[[ Data to examine, beginning ]]

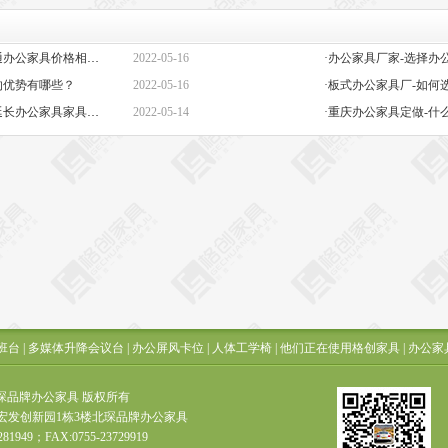
·定做办公家具定制-高端与普通办公家具价格相差巨大的原因是什么？
2022-05-16
的优势有哪些？
2022-05-16
·板式办公家具厂-如何
·办公椅子图片大全价格-如何延长办公家具家具的保质期？
2022-05-14
·重庆办公家具定做-什
班台
|
多媒体升降会议台
|
办公屏风卡位
|
人体工学椅
|
他们正在使用格创家具
|
办公家
t ? 北琛品牌办公家具 版权所有
宏发创新园1栋3楼北琛品牌办公家具
281949；FAX:0755-23729919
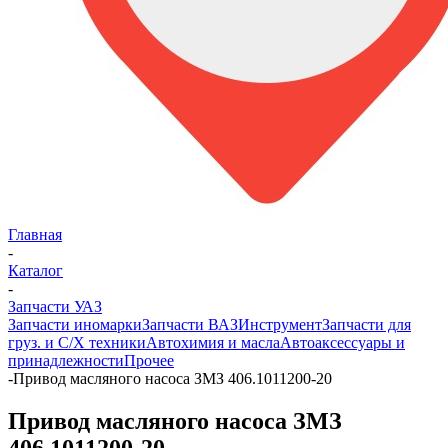
Главная
-
Каталог
-
Запчасти УАЗ
Запчасти иномарки
Запчасти ВАЗ
Инструмент
Запчасти для
груз. и С/Х техники
Автохимия и масла
Автоаксессуары и
принадлежности
Прочее
-
Привод масляного насоса ЗМЗ 406.1011200-20
Привод масляного насоса ЗМЗ
406.1011200-20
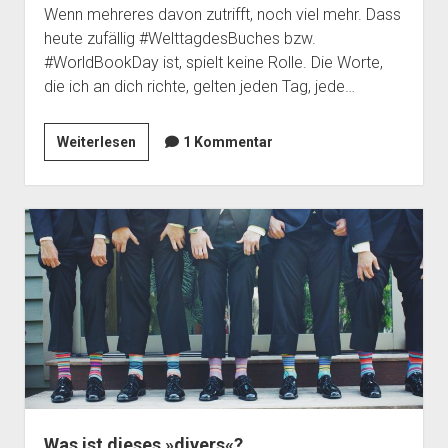
Wenn mehreres davon zutrifft, noch viel mehr. Dass
heute zufällig #WelttagdesBuches bzw.
#WorldBookDay ist, spielt keine Rolle. Die Worte,
die ich an dich richte, gelten jeden Tag, jede…
Aufruf
Weiterlesen
1 Kommentar
an
alle
Buchmenschen
Was ist dieses »divers«?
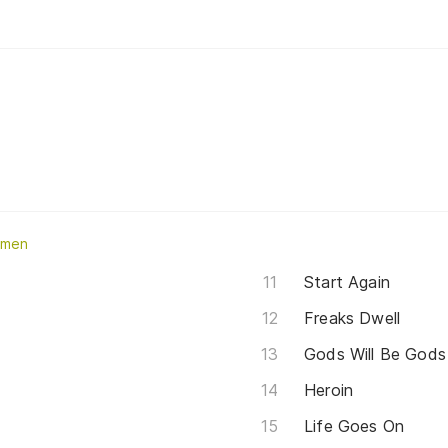
ymen
Start Again
Freaks Dwell
Gods Will Be Gods
Heroin
Life Goes On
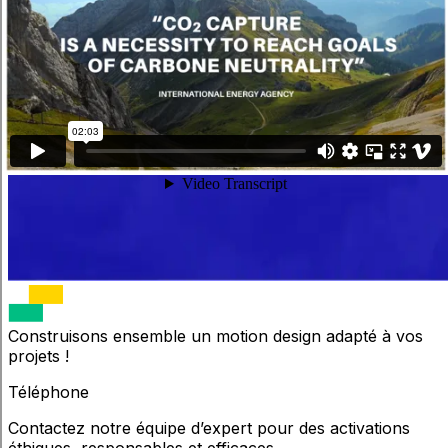
Construisons ensemble un motion design adapté à vos
projets !
Téléphone
Contactez notre équipe d’expert pour des activations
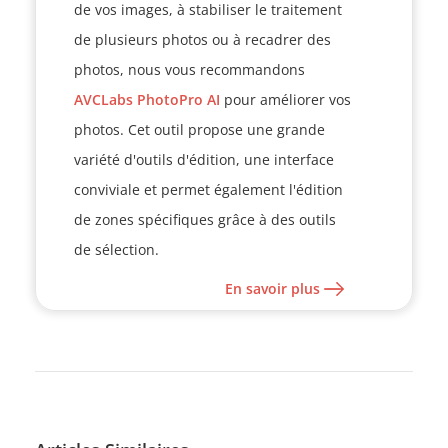
de vos images, à stabiliser le traitement
de plusieurs photos ou à recadrer des
photos, nous vous recommandons
AVCLabs PhotoPro AI
pour améliorer vos
photos. Cet outil propose une grande
variété d'outils d'édition, une interface
conviviale et permet également l'édition
de zones spécifiques grâce à des outils
de sélection.
En savoir plus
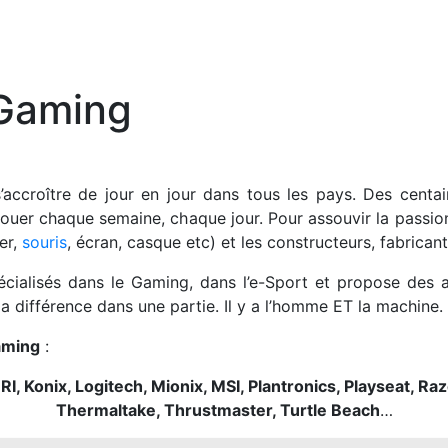
Gaming
ccroître de jour en jour dans tous les pays. Des centai
 jouer chaque semaine, chaque jour. Pour assouvir la passio
ier,
souris
, écran, casque etc) et les constructeurs, fabricant
ialisés dans le Gaming, dans l’e-Sport et propose des a
la différence dans une partie. Il y a l’homme ET la machine.
aming
:
, Konix, Logitech, Mionix, MSI, Plantronics, Playseat, Raze
Thermaltake, Thrustmaster, Turtle Beach
…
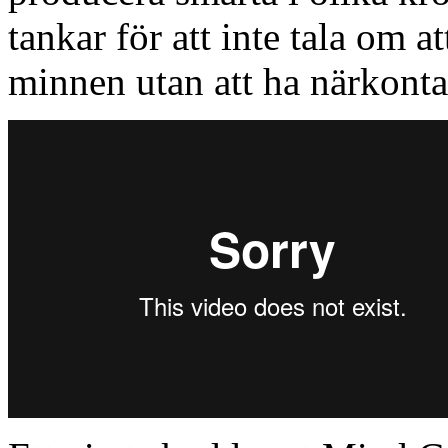
tankar för att inte tala om a
minnen utan att ha närkont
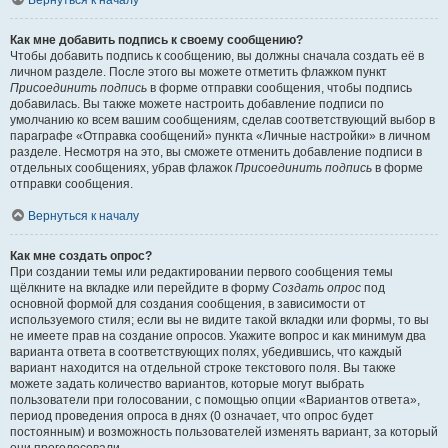
Вернуться к началу
Как мне добавить подпись к своему сообщению?
Чтобы добавить подпись к сообщению, вы должны сначала создать её в
личном разделе. После этого вы можете отметить флажком пункт
Присоединить подпись
в форме отправки сообщения, чтобы подпись
добавилась. Вы также можете настроить добавление подписи по
умолчанию ко всем вашим сообщениям, сделав соответствующий выбор в
параграфе «Отправка сообщений» пункта «Личные настройки» в личном
разделе. Несмотря на это, вы сможете отменить добавление подписи в
отдельных сообщениях, убрав флажок
Присоединить подпись
в форме
отправки сообщения.
Вернуться к началу
Как мне создать опрос?
При создании темы или редактировании первого сообщения темы
щёлкните на вкладке или перейдите в форму
Создать опрос
под
основной формой для создания сообщения, в зависимости от
используемого стиля; если вы не видите такой вкладки или формы, то вы
не имеете прав на создание опросов. Укажите вопрос и как минимум два
варианта ответа в соответствующих полях, убедившись, что каждый
вариант находится на отдельной строке текстового поля. Вы также
можете задать количество вариантов, которые могут выбрать
пользователи при голосовании, с помощью опции «Вариантов ответа»,
период проведения опроса в днях (0 означает, что опрос будет
постоянным) и возможность пользователей изменять вариант, за который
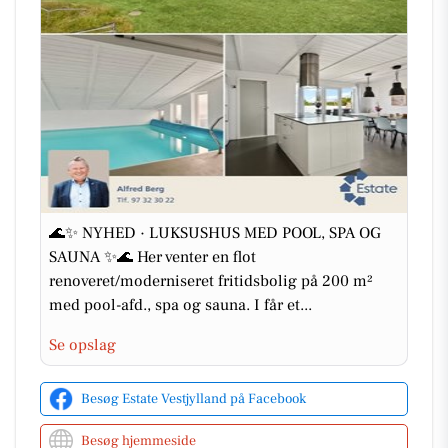
🌊✨ NYHED · LUKSUSHUS MED POOL, SPA OG
SAUNA ✨🌊 Her venter en flot
renoveret/moderniseret fritidsbolig på 200 m²
med pool-afd., spa og sauna. I får et...
Se opslag
Besøg Estate Vestjylland på Facebook
Besøg hjemmeside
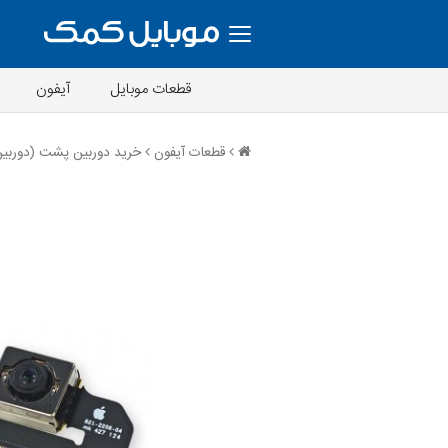
قطعات موبایل
آیفون
قطعات آیفون
خرید دوربین پشت (دوربین اصلی)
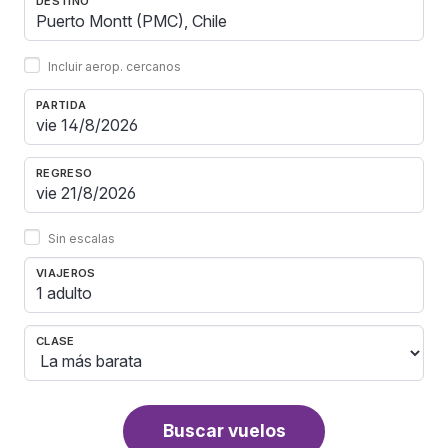
DESTINO
Incluir aerop. cercanos
PARTIDA
REGRESO
Sin escalas
VIAJEROS
1 adulto
CLASE
Buscar vuelos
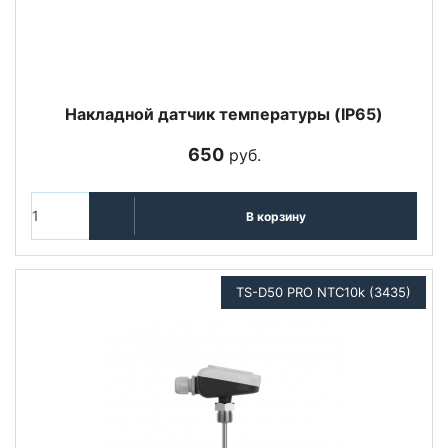
Накладной датчик температуры (IP65)
650
руб.
В корзину
TS-D50 PRO NTC10k (3435)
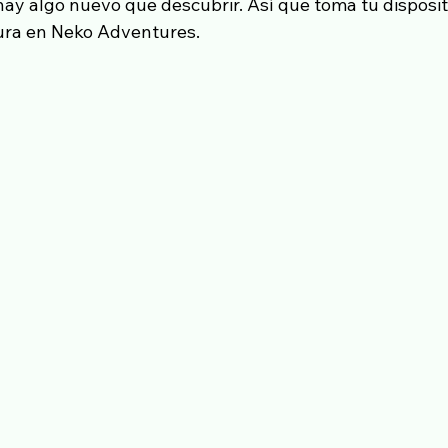
ay algo nuevo que descubrir. Así que toma tu dispositi
ra en Neko Adventures.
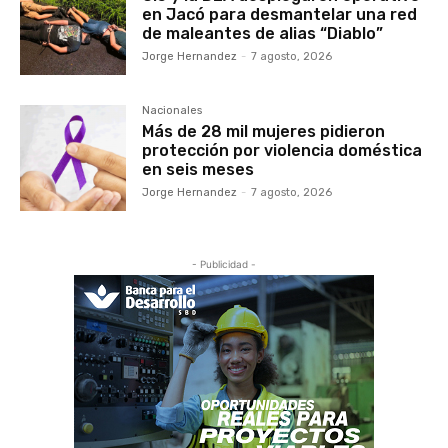
en Jacó para desmantelar una red
de maleantes de alias “Diablo”
Jorge Hernandez
-
7 agosto, 2026
Nacionales
Más de 28 mil mujeres pidieron
protección por violencia doméstica
en seis meses
Jorge Hernandez
-
7 agosto, 2026
- Publicidad -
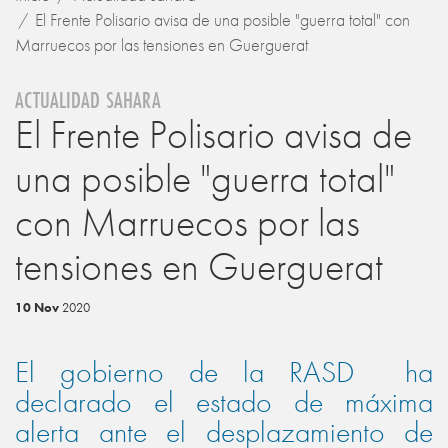
El Frente Polisario avisa de una posible "guerra total" con
Marruecos por las tensiones en Guerguerat
ACTUALIDAD SAHARA
El Frente Polisario avisa de
una posible "guerra total"
con Marruecos por las
tensiones en Guerguerat
10 Nov
2020
El gobierno de la RASD ha
declarado el estado de máxima
alerta ante el desplazamiento de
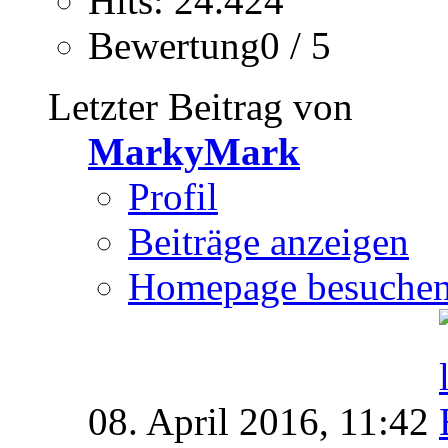
Hits: 24.424
Bewertung0 / 5
Letzter Beitrag von
MarkyMark
Profil
Beiträge anzeigen
Homepage besuche
08. April 2016,
11:42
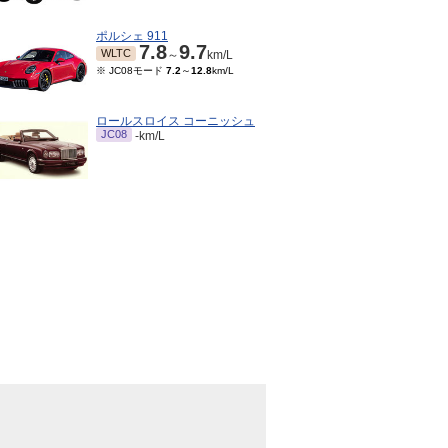
ポルシェ 911
7.8
9.7
WLTC
～
km/L
※ JC08モード
7.2
～
12.8
km/L
ロールスロイス コーニッシュ
JC08
-km/L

[[ Data to examine, end ]]

Exercise brief:
Print an exact copy of the lines above, from the one containing "1 Kommentar" through the one containing "de zones spécifiques grâce à des outils", and leave out the pictures.

Answer space:
1 Kommentar
an
alle
Buchmenschen
Was ist dieses »divers«?
ymen
Start Again
Freaks Dwell
Gods Will Be Gods
Heroin
Life Goes On
Construisons ensemble un motion design adapté à vos
projets !
Téléphone
Contactez notre équipe d’expert pour des activations
de vos images, à stabiliser le traitement
de plusieurs photos ou à recadrer des
photos, nous vous recommandons
AVCLabs PhotoPro AI
pour améliorer vos
photos. Cet outil propose une grande
variété d'outils d'édition, une interface
conviviale et permet également l'édition
de zones spécifiques grâce à des outils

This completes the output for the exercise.